Continuous ant colony optimization was a population-based heuristic search algorithm inspired by the pathfinding behavior of ant colonies with a simple structure and few control parameters. However, in the case of multimodal and high-dimensional optimization problems, it was often limited to local regions in the feasible domain space, negatively affecting the computational effort required to find the optimal solution point. To alleviate its limitations in this regard, a random following strategy is proposed to enhance communication among the ant colony search agent and other ant colony members within the search dimension. The proposed algorithm that incorporates this strategy is called Random Following Ant Colony Optimization. Then, to evaluate the global optimization performance of the proposed algorithm, the well-known numerical optimization problem, namely the Congress on Evolutionary Computation 2017 test suite, is used. First, the proposed algorithm’s parameters are analyzed for sensitivity, scalability experiments, and balanced diversity. Second, it is compared experimentally with 11 state-of-the-art algorithms in dimensions 10, 30, 50, and 100, respectively, and Wilcoxon signed-rank test, Friedman test, and Bonferroni-Dunn post-hoc statistical test are used to synthesize the experimental comparison results.
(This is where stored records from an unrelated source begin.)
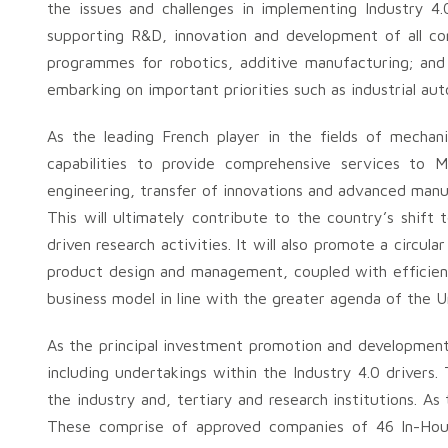
the issues and challenges in implementing Industry 4.
supporting R&D, innovation and development of all com
programmes for robotics, additive manufacturing; and
embarking on important priorities such as industrial aut
As the leading French player in the fields of mechan
capabilities to provide comprehensive services to M
engineering, transfer of innovations and advanced manuf
This will ultimately contribute to the country’s shif
driven research activities. It will also promote a circ
product design and management, coupled with efficient 
business model in line with the greater agenda of the 
As the principal investment promotion and development
including undertakings within the Industry 4.0 drivers
the industry and, tertiary and research institutions. A
These comprise of approved companies of 46 In-Ho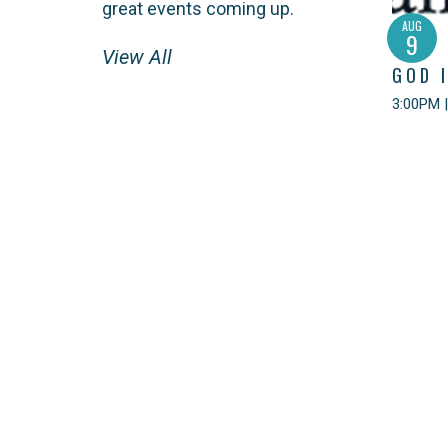
great events coming up.
AUG
9
View All
GOD 
3:00PM |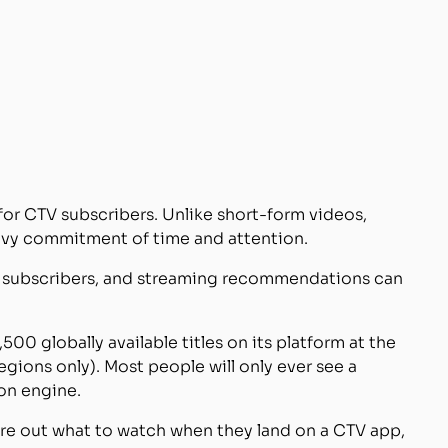
for CTV subscribers. Unlike short-form videos,
eavy commitment of time and attention.
to subscribers, and streaming recommendations can
500 globally available titles on its platform at the
regions only). Most people will only ever see a
on engine.
ure out what to watch when they land on a CTV app,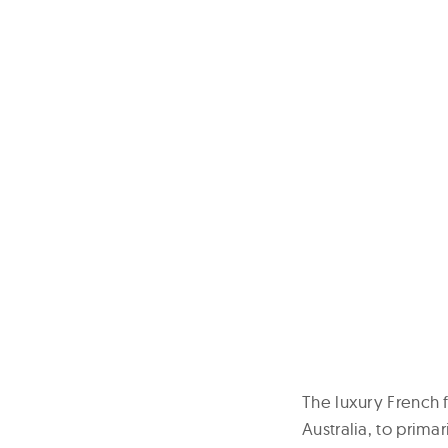
The luxury French f
Australia, to primar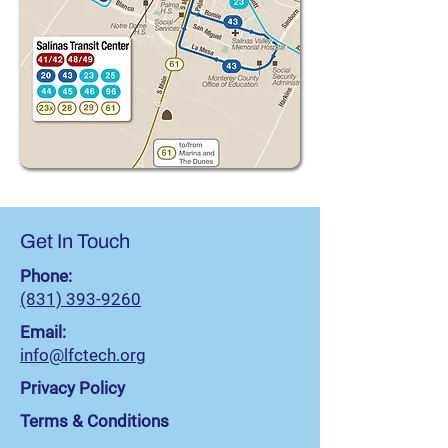
Get In Touch
Phone:
(831) 393-9260
Email:
info@lfctech.org
Privacy Policy
Terms & Conditions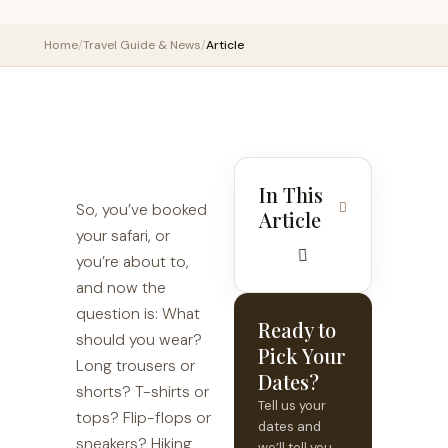
Home
/
Travel Guide & News
/
Article
In This
So, you’ve booked
Article
your safari, or
you’re about to,
and now the
question is: What
Ready to
should you wear?
Pick Your
Long trousers or
Dates?
shorts? T-shirts or
Tell us your
tops? Flip-flops or
dates and
sneakers? Hiking
we’ll tell you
Finally, to evaluate the ability of the proposed algorithm to handle discrete feature selection problems, comparative experiments are conducted on 24 datasets with eight well-known classification methods and five high-performance classification methods. The benchmark test results show that the global optimization performance of the proposed algorithm is comparable to the winners of the test suite in 50 and 100 dimensions. The results of the feature selection experiments show that the proposed algorithm is much stronger than the well-known and high-performance classification methods on high-dimensional datasets.